# General > Member's Lounge > Photography >  How to make the best photo as possible of your planted tank

## Nigel95

Contests are coming. But how do you make the best final shot as possible? 

Some info about settings, equipment and setup.

----------


## Nigel95

Here is an example of using external flash. I didn't share my full tank shot because I am entering contests with it. But here is a detail shot.
detail shot forest scape by nigel aquascaping by Nigel H, on Flickr

----------


## tetrakid

Excellent tips. Thank you for posting.

----------


## Nigel95

> Excellent tips. Thank you for posting.


Glad I could help!

----------


## hegemon

how do you avoid light reflection in pictures? i tried with my iphone but always gets reflection.

----------


## Nigel95

> how do you avoid light reflection in pictures? i tried with my iphone but always gets reflection.

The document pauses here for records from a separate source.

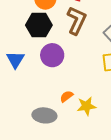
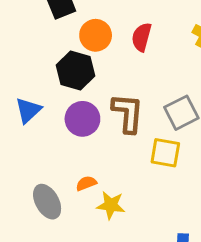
brown L-shape: (77, 20) -> (128, 113), moved, turned -36
gray ellipse: (44, 115) -> (47, 202), turned 40

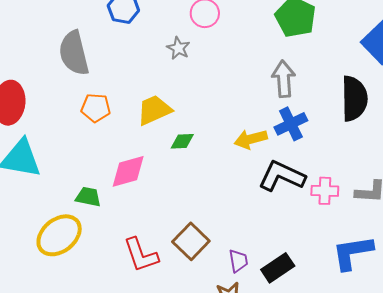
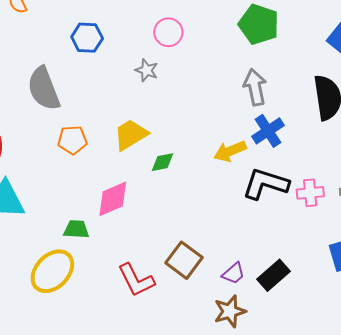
purple trapezoid: (238, 261) -> (233, 273), turned 65

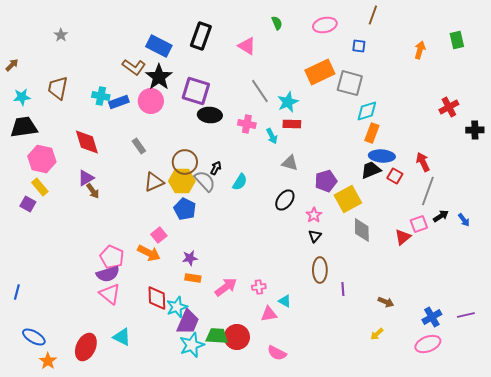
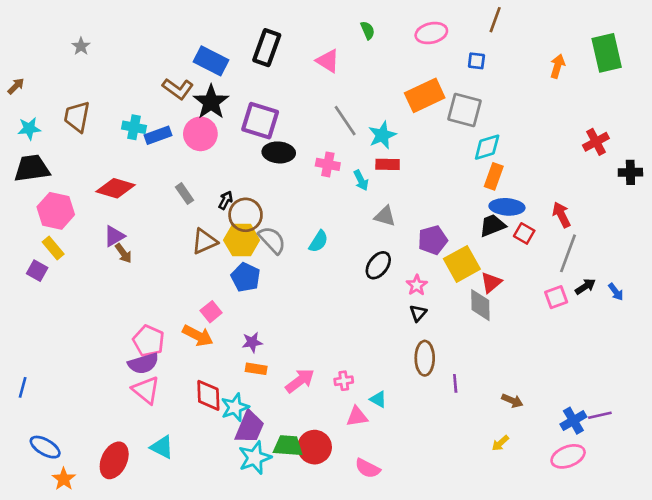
green rectangle: (457, 40) -> (607, 53), size x1.6
red diamond: (87, 142) -> (115, 188), turned -56
black arrow: (216, 168) -> (226, 200), moved
red triangle: (403, 237) -> (491, 283), moved
purple line: (466, 315) -> (600, 415), moved

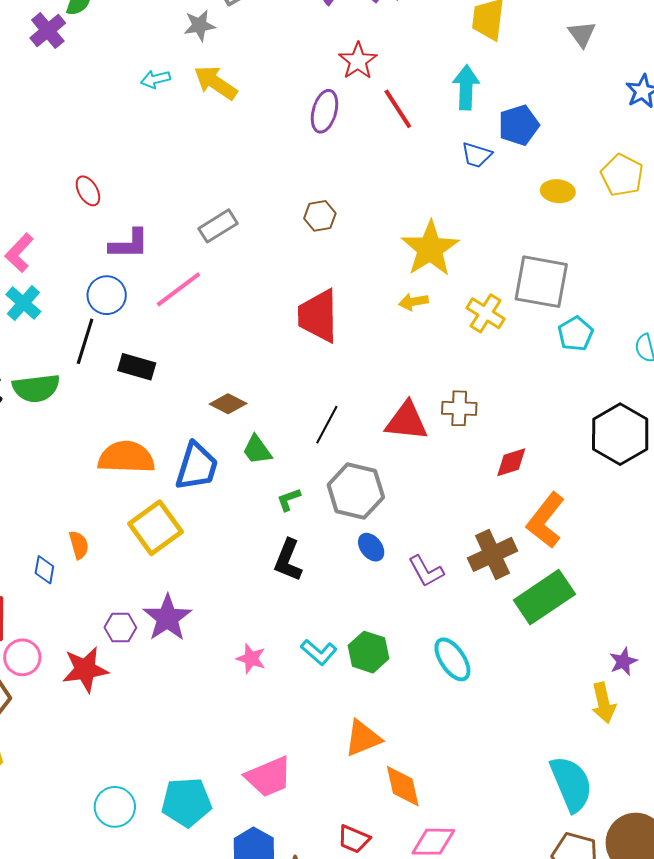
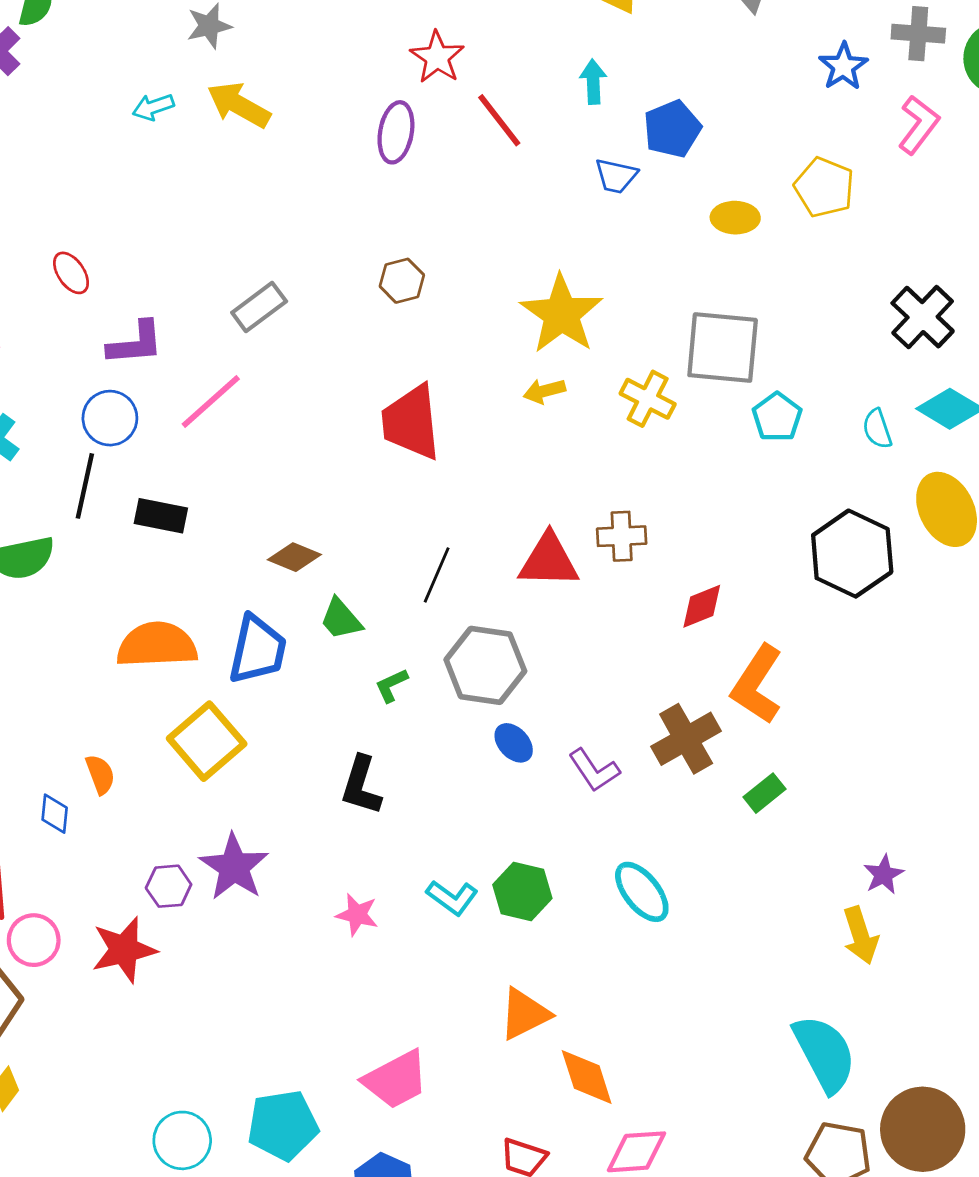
cyan arrow: (466, 87) -> (593, 82), size x0.7
black L-shape: (288, 560) -> (361, 785), moved
green rectangle: (544, 597) -> (764, 793), size x0.5

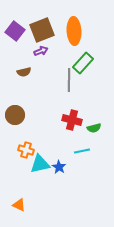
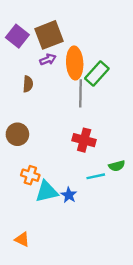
orange ellipse: (74, 31) -> (75, 63), moved
brown semicircle: (24, 72) -> (28, 84), turned -72
green semicircle: (94, 128) -> (117, 166), moved

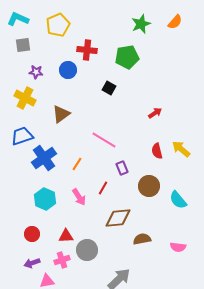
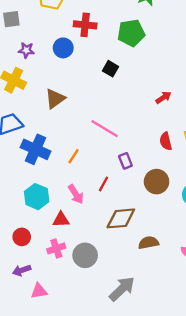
blue cross: (44, 158) -> (36, 149), turned -30
red triangle: (66, 236) -> (61, 220), moved
pink cross: (62, 260) -> (56, 248), moved

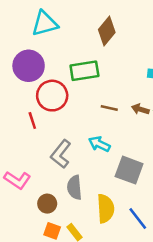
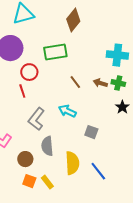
red circle: (52, 96) -> (29, 72), size x0.7
brown line: (109, 108) -> (75, 82), turned 40
red line: (32, 120) -> (22, 91), moved
gray square: (129, 170) -> (91, 132), size x0.6

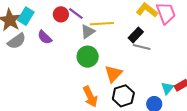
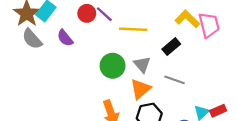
gray triangle: (88, 32) -> (142, 64), moved, turned -42
gray semicircle: (17, 41) -> (32, 39), turned 78
gray line: (142, 47) -> (175, 80), moved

Dark room (only tank light on)

Black equipment, clothes

Black cardboard on top of the tank.

----------


## hegemon

> Dark room (only tank light on)
> 
> Black equipment, clothes
> 
> Black cardboard on top of the tank.


thanks very much! 


Sent from my iPhone using Tapatalk

----------


## Terrible

Can use mobile phones. 
Make sure your shots are perfectly horizontal. 
I will then crop the photo to delete the surface waterline, the bottom and edges of the tank. 
Do it with the room lights off and aquarium light full brightness. 
It's actually very satisfying.

----------


## noahvictor

What I do to get the best outta my photo is turn OFF the room's light, leaving ON only the Tank's light. That alone should bring out the best look.

----------